I wouldn't call the dataset comprehensive exactly, but it's plausibly representative - it's Internet Archive snapshots of "pornhub.com" from 2008-2023. You can see the script here https://github.com/dhealy05/semen_and_semantics/blob/main/data_retrieval/fetch_snapshots.py. I wrote an "HTMLParser" base class and e.g. "Parser2010" subclass, to put the data into a common format across years. The data and embeddings are in the repo if you want to use them without running a script.
Interesting ideas - I truncated the readme for LessWrong, but my "Future Work" section is
"Analyze trends by "minutes watched" by weighting for views, view X length; this is more likely a heuristic for content production than actual viewing time"
So while I'm not sure about what those results would look like, I agree there's an angle there.
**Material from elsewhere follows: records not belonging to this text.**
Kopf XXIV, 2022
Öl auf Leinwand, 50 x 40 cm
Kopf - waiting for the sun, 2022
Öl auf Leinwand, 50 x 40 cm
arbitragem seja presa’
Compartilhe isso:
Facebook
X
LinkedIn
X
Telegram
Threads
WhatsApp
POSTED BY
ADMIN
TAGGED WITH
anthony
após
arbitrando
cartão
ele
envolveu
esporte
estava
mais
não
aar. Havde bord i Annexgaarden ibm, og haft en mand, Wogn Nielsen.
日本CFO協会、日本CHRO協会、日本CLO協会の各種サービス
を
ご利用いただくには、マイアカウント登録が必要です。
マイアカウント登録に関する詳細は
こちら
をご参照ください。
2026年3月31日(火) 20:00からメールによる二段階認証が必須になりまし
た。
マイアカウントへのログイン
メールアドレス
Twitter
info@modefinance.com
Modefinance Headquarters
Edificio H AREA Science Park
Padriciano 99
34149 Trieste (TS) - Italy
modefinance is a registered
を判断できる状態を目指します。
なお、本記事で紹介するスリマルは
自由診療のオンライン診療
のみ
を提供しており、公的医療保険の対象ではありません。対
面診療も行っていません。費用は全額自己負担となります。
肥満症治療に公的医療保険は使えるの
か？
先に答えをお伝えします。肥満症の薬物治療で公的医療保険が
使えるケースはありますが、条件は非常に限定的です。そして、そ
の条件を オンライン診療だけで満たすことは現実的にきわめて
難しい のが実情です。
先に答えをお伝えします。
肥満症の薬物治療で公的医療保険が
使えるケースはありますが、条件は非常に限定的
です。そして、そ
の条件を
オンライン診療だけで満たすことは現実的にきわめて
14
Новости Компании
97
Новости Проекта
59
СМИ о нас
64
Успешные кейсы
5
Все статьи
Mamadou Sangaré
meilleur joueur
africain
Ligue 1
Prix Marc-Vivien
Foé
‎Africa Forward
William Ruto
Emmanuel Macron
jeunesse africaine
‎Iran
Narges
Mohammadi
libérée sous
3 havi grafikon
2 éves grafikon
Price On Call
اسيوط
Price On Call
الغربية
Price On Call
Hard to parse the reasons for the big clusters with complete certainty but this is a basically plausible story. Other macro factors I have mulled include FOSTA/SESTA - I find the timing interesting, given that it was one of the only major pieces of porn-centric legislation in the last 10 years and it took place right around the time of the big jump - and Nick Kristof's 2020 investigation, which clearly shows up in the data but did not dislodge the main trend.
So we actually see a decline in semantic-relationship to "child" starting around 2020, almost certainly as a result of Nicholas Krisof's "The Children of Pornhub" NYT investigation that year. Pornhub removed many titles and instituted stricter rules. Note that "child" is not a keyword, it's a semantic proxy, so it's capturing some of the "youth" or "teen" trend.
Hi Shankar, I will concede it is editorializing: these are my conclusions based on the data. As to whether or not it is bizarre, I will repost my response to Tao Lin:
""Incest is not a subcategory of sexual violence" is something of a loaded statement. Many "stepsister" videos highlight a certain kind of appearance and context: young, with a backpack, possibly braces, possibly in a setting in which they are still under the authority of a supervising adult ("mom and dad" etc). The implication, left unsaid, is that they are under the age of consent, which qualifies as statutory rape in America. IMO it's sufficient justification to include it in the same category."
You're right that there are other, concurrent trends in tone and quality to measure. "Lighthearted whimsy", which I might call more along the lines of "surreal", is not necessarily in contradiction with violence.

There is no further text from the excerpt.